My mystery afghan and blackwork map have a new home!

side view of the fabric basket

I’ve mentioned that I was thinking I’d buy a large basket for this purpose. The local co-ops stock fair trade woven baskets, and some are quite large. They are lovely but I couldn’t seem to settle on one – none of them had colors or patterns I was in love with. Meanwhile, I realized that sewing a lining for the basket, as I planned to do to prevent snags and add pockets, would be nearly as much work as simply sewing a basket.

I bought fabric before designing the pattern and so ended up with a yard and a half of each of two home dec fabrics: a patterned “outdoor” fabric and a solid cotton duck. I could have gotten by with 3/4 of a yard of each, as it turns out, so I’ll have to find another use for the rest.

top view of full fabric basket top view of mostly empty fabric basket

Staring at the yardstick led me to write down a pattern for a 9″x18″x12″ basket, but I started thinking that was maybe excessive, and calculated out a smaller one as well. To check, I made a paper “basket” that was 8.5″ by 16″ by 11″, with no bottom, and decided that was quite large enough, so I went with the 8″x16″x12″ version of my design (it doesn’t sound like a major change, but the difference is a shoebox plus a kleenex box worth of space). For sturdiness, the basket has an inner layer of thin fleece from my stash – all these sorts of projects seem to use batting for interfacing, so that’s what I was going for.

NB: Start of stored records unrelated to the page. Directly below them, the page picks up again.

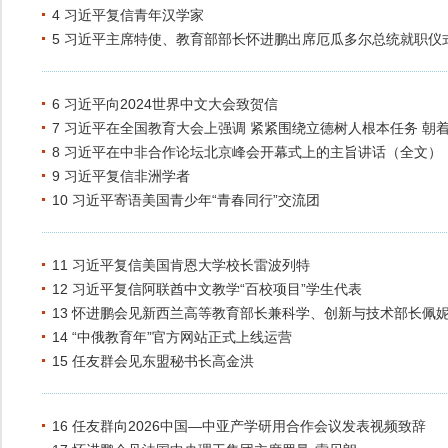
4 习近平复信青年汉学家
5 习近平主席特使、教育部部长怀进鹏出席厄瓜多尔总统就职仪
6 习近平向2024世界中文大会致贺信
7 习近平在全国教育大会上强调 紧紧围绕立德树人根本任务 朝
8 习近平在中非合作论坛北京峰会开幕式上的主旨讲话（全文）
9 习近平复信非洲学者
10 习近平寄语美国青少年“青春同行”交流团
11 习近平复信美国肯恩大学校长雷波列特
12 习近平复信阿联酋中文教学“百校项目”学生代表
13 怀进鹏会见新西兰高等教育部长兼科学、创新与技术部长佩妮
14 “中俄教育年”官方网站正式上线运营
15 任友群会见东盟秘书长高金洪
16 任友群向2026中国—中亚产学研用合作会议发表视频致辞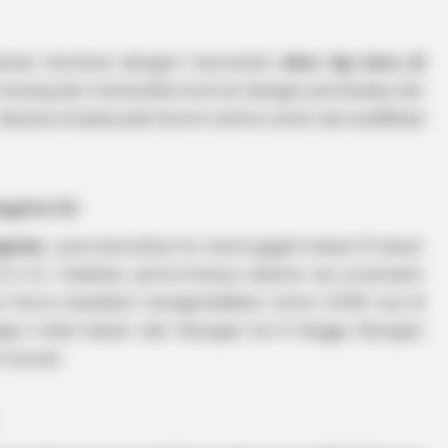
taan dominan dengan mencetak
rekor lap baru di
t tenang dan terkendali, kontras dengan pembalap lain
Bezzecchi jelas jadi favorit utama untuk sesi kualifikasi
agal ke Q2
gnaia
. Juara bertahan itu resmi gagal masuk 10 besar
[02:49]
. Padahal, performanya selama tes pramusim
an Pecco kesulitan mengendalikan motor GP26-nya di
gan traksi keluar dari tikungan ke-9 hingga tikungan
m Ducati.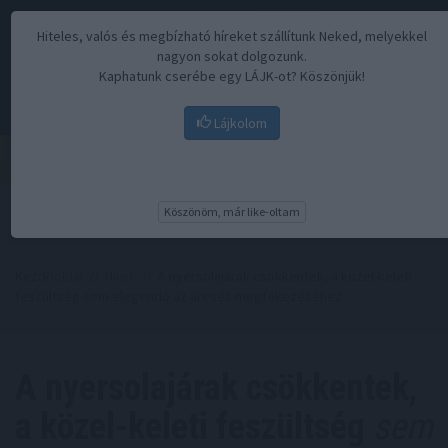
Hiteles, valós és megbízható híreket szállítunk Neked, melyekkel
nagyon sokat dolgozunk.
Kaphatunk cserébe egy LÁJK-ot? Köszönjük!
Lájkolom
Menü
Köszönöm, már like-oltam
Kezdőoldal
//
Hírek
// A nyersolajárak csökkentek, a közel-keleti
feszültség sem elegendő az áresés megfékezéséhez
A nyersolajárak csökkentek,
a közel-keleti feszültség
sem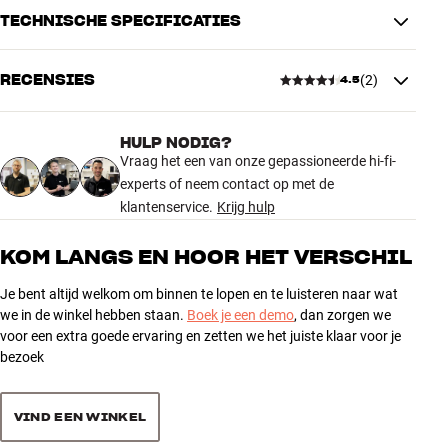
TECHNISCHE SPECIFICATIES
RECENSIES
(
2
)
4.5
AFMETINGEN EN DESIGN
Kleur
Zwart
Gewicht (kg)
2,06
HULP NODIG?
4.5
Gewicht verpakking (kg)
Vraag het een van onze gepassioneerde hi-fi-
2,2
experts of neem contact op met de
14,4 x 5,5 x 67 cm (breedte x
Afmetingen (verpakking)
hoogte x diepte)
klantenservice.
Krijg hulp
2 recensies
64 x 4,3 x 12,6 cm (breedte x
Afmetingen (product)
hoogte x diepte)
KOM LANGS EN HOOR HET VERSCHIL
5
1
Je bent altijd welkom om binnen te lopen en te luisteren naar wat
ALGEMENE KARAKTERISTIEKEN
4
1
we in de winkel hebben staan.
Boek je een demo
, dan zorgen we
Muurbeugel voor Sonos Beam / Sonos Beam (Gen 2)
3
voor een extra goede ervaring en zetten we het juiste klaar voor je
0
Uitgevoerd in gelakt staal
bezoek
2
0
1
0
VIND EEN WINKEL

The basket is twice as big in one direction than the other partially so it will sit alongside pieces of furniture with a lower profile, but also so that it could have some large flat pockets on the inside, for printed-out patterns. I knew I wanted a large flat pocket for the afghan pattern and a large slightly non-flat pocket for the blackwork pattern and hooped map-in-progress. I decided to add a pocket for my crochet hook, and as long as I was at it, some shorter pockets for this and that (embroidery floss, stitch markers, etc). The tall thin hook pocket is flat and the shorter, squarer pockets are not. The shorter pockets also snap to the basket lining at the top, to keep those little odds and ends in place.

flat pockets on the interior of the fabric basket darted pockets on the interior of the fabric basket

So I wouldn’t have to deal with turning down the edges at the top and capturing the fleece and what have you, I bound the top of the basket with bias tape (more extra wide double fold, baby).

The sewing was time consuming (mostly because of pocket construction) and not everything is as flawless as I might hope, but I’ll show you how I made it later in the week. Flaws and all, I am quite pleased with how this came out, and I expect it will come in handy many times in the future. It would be a nice bag for car travel as well as projects.